Jaime A.B. Wilson, PhD, ABN. Dr. Wilson has no financial relationships with companies related to this material.
REVIEW OF: Srifuengfung M et al, Ther Adv Psychopharmacol 2023;13:1–14
STUDY TYPE: Narrative review
Treating depression in older adults isn’t just about choosing the correct antidepressant, but also about getting the dose and duration right and avoiding harmful drug interactions. This population often deals with multiple health issues, cognitive decline, and the risks of polypharmacy, all of which complicate their treatment. Despite the widespread use of antidepressants, many older patients end up on doses that are too low or don’t continue their treatment long enough to see full benefits. This review highlights strategies to optimize antidepressant use and minimize the risks associated with inappropriate medications, such as anticholinergics and benzodiazepines (BZDs).
Findings were consolidated from a literature search that prioritized studies from the past 10 years, including randomized controlled trials, meta-analyses, and clinical guidelines, to provide a comprehensive approach for treating late-life depression. The search focused on dose optimization, treatment duration, and selecting safer alternatives to anticholinergics and BZDs, which can worsen cognitive function.
The authors recommended first maximizing the dose within the therapeutic range to achieve remission. They also recommended switching to another class, such as a serotonin/norepinephrine reuptake inhibitor, bupropion, or mirtazapine, if the patient does not achieve remission after eight weeks at the highest tolerated dose. These alternatives are also beneficial for comorbidities like pain (duloxetine) or insomnia (mirtazapine). For patients who do not achieve remission after two trials from different classes, the authors advocated for aripiprazole augmentation, which has shown superior effectiveness compared to switching strategies. Although augmenting with lithium or switching to nortriptyline could be considered for highly resistant cases, these approaches have lower remission rates.

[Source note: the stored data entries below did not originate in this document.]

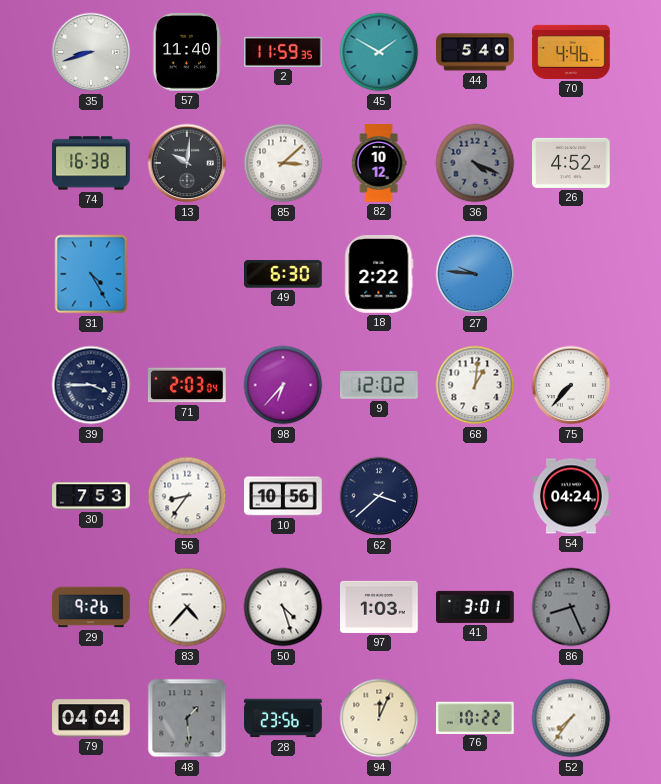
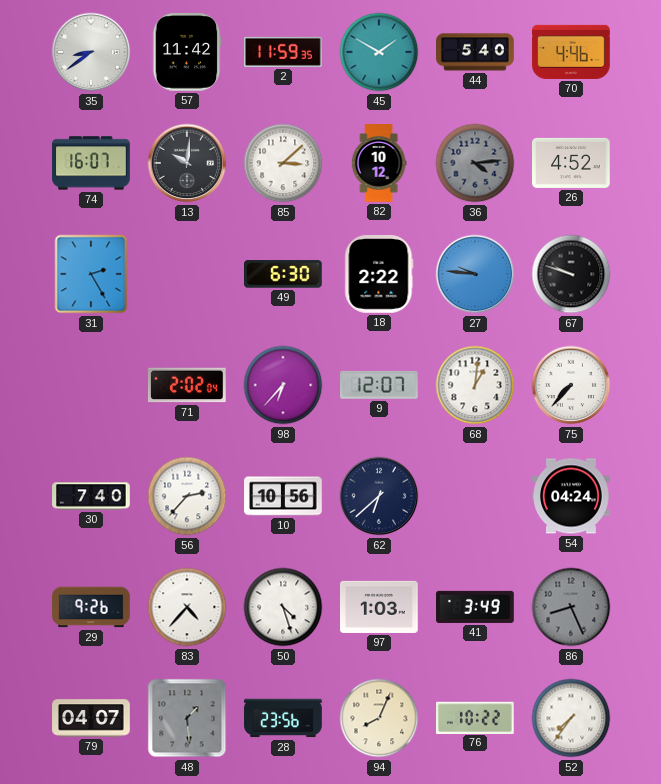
35: 8:42 -> 8:39
57: 11:40 -> 11:42
74: 16:38 -> 16:07
36: 4:19 -> 4:14
31: 4:25 -> 2:25
67: none -> 9:48
39: 3:45 -> none
71: 2:03 -> 2:02
9: 12:02 -> 12:07
30: 7:53 -> 7:40
56: 8:36 -> 2:37
62: 3:38 -> 6:38
41: 3:01 -> 3:49
79: 04:04 -> 04:07
94: 12:04 -> 8:04
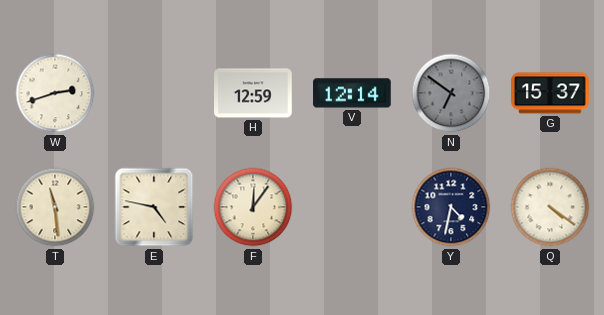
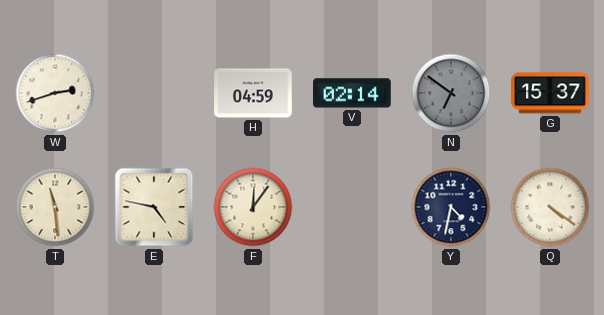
H: 12:59 -> 04:59
V: 12:14 -> 02:14
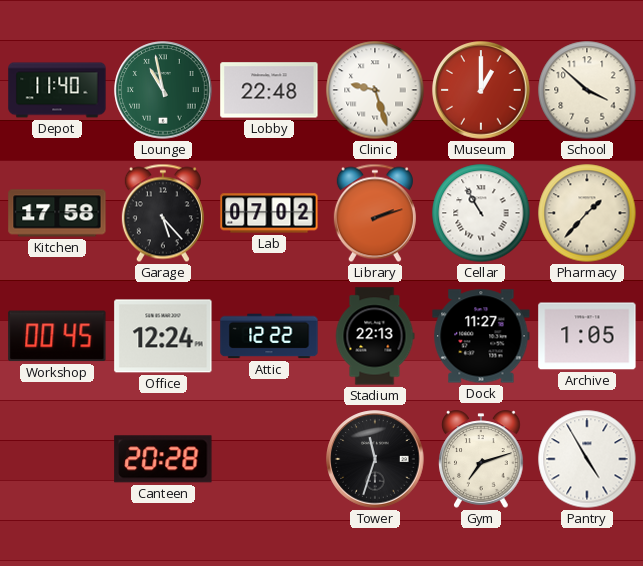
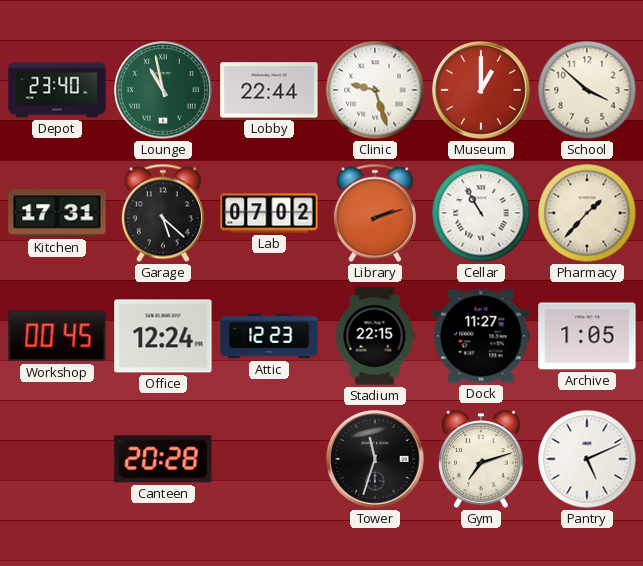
Depot: 11:40 -> 23:40
Lobby: 22:48 -> 22:44
Kitchen: 17:58 -> 17:31
Garage: 5:23 -> 5:22
Attic: 12:22 -> 12:23
Stadium: 22:13 -> 22:15
Pantry: 4:55 -> 5:11
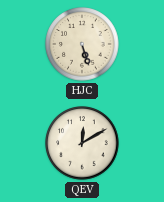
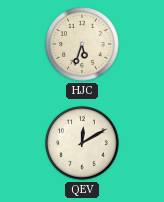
HJC: 5:27 -> 5:33
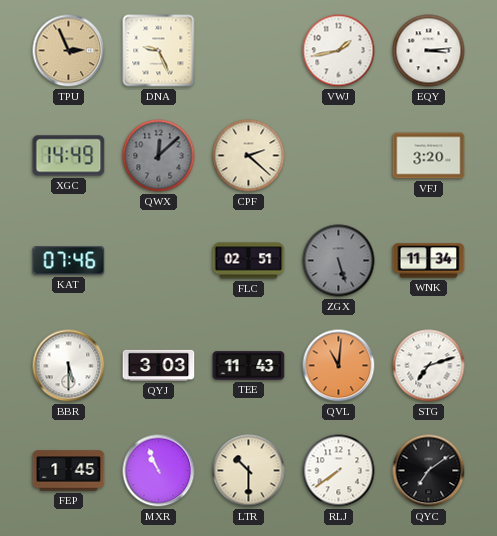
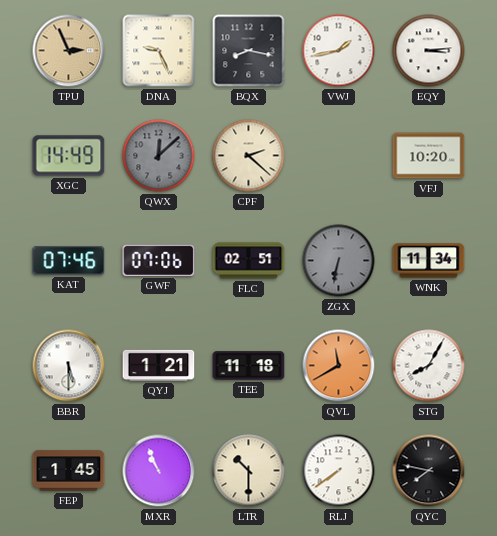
BQX: none -> 8:17
VFJ: 3:20 -> 10:20
GWF: none -> 07:06
ZGX: 5:27 -> 6:32
QYJ: 3:03 -> 1:21
TEE: 11:43 -> 11:18
QVL: 11:01 -> 11:40
STG: 7:12 -> 8:05
QYC: 7:09 -> 7:47
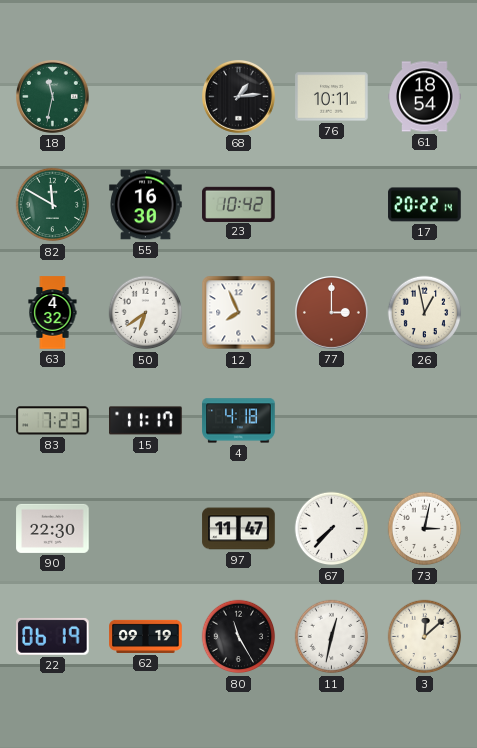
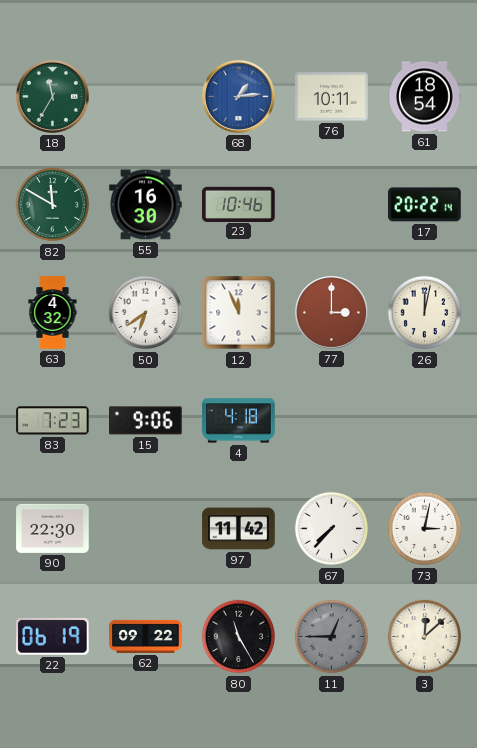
18: 11:32 -> 11:35
68 dial: black -> blue
23: 10:42 -> 10:46
12: 7:56 -> 11:56
26: 12:58 -> 12:02
15: 11:17 -> 9:06
97: 11:47 -> 11:42
62: 09:19 -> 09:22
11: 12:32 -> 12:45
11 dial: white -> grey
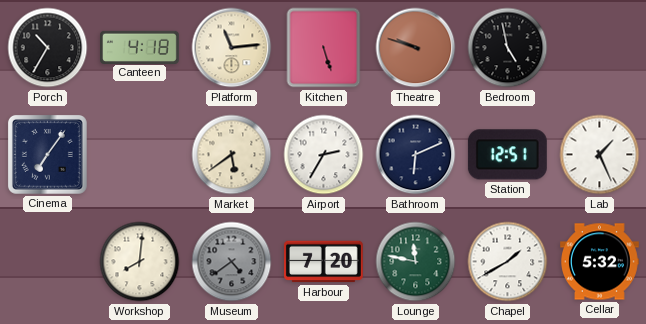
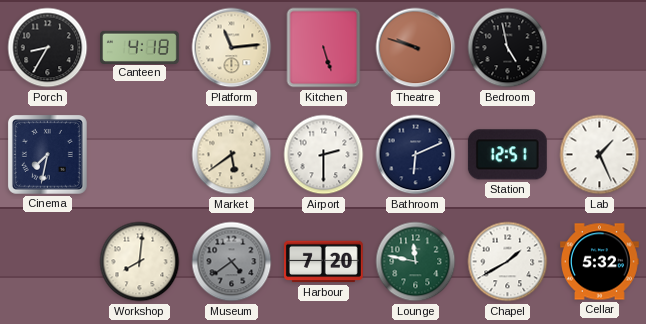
Porch: 10:35 -> 8:35
Cinema: 7:06 -> 7:32
Airport: 2:35 -> 2:30
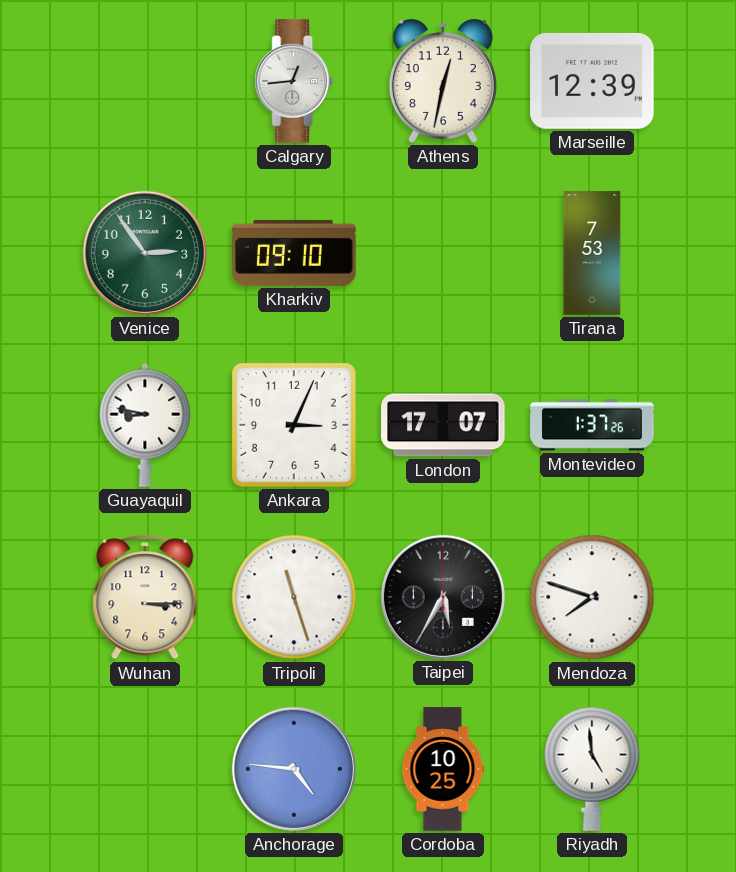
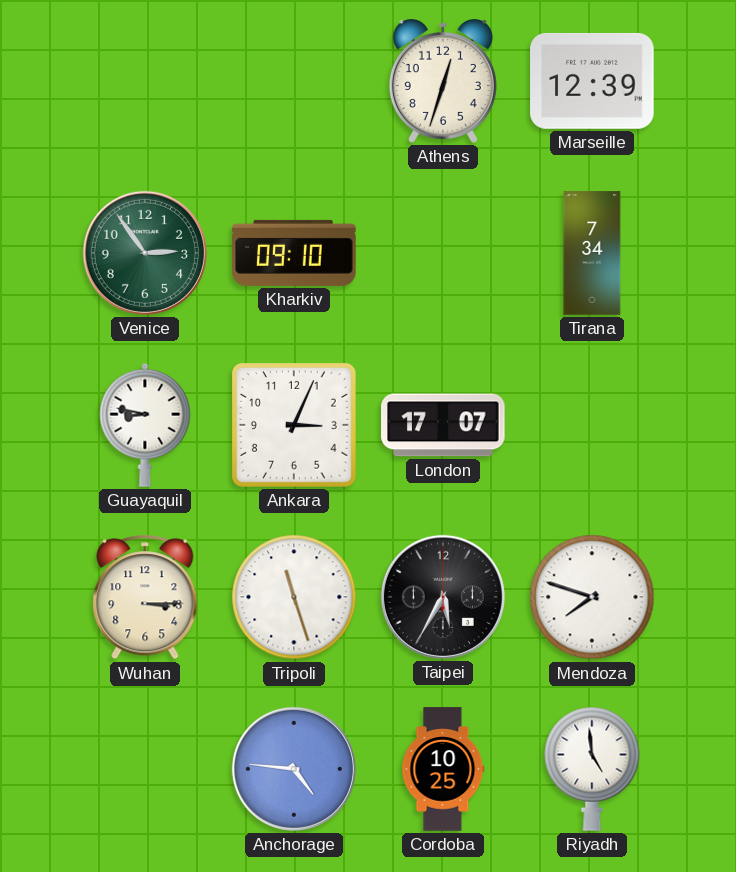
Calgary: 12:44 -> none
Athens: 12:32 -> 12:33
Tirana: 7:53 -> 7:34
Montevideo: 1:37 -> none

The authors advocated for the regular use of scales like the Patient Health Questionnaire (PHQ-9) to guide treatment adjustments and improve outcomes. For patients who achieve remission, the authors endorsed continuing antidepressants for at least one year to prevent recurrence, with longer durations recommended for recurrent or severe cases.
The authors stressed the importance of deprescribing inappropriate medications, particularly those with anticholinergic properties like diphenhydramine, tricyclic antidepressants, and paroxetine, which are tied to cognitive impairment and a higher risk of dementia. They also emphasized the need for careful tapering of BZDs (reducing the dose by 10%–25% every two weeks to prevent withdrawal symptoms) and suggested a shift toward nonpharmacologic approaches for managing insomnia and anxiety (eg, cognitive behavioral therapy, relaxation techniques, improved sleep hygiene).
Carlat Take: Getting antidepressants right in older adults requires being proactive. This review challenges two prevalent practices in geriatric depression care: underdosing and “sticking it out” with ineffective treatments. Don’t settle for low doses, and don’t shy away from switching strategies if the first approach isn’t working. Be vigilant about the medications you keep a patient on; anticholinergics and BZDs can do more harm than good, so taper them carefully and consider nondrug options for issues like insomnia or anxiety. When treating treatment-resistant cases, don’t rule out aripiprazole too quickly. Yes, there’s a strong push to avoid antipsychotics in older adults, but at low doses, aripiprazole has a better safety profile than most alternatives and is worth trying before moving on to options like lithium or nortriptyline.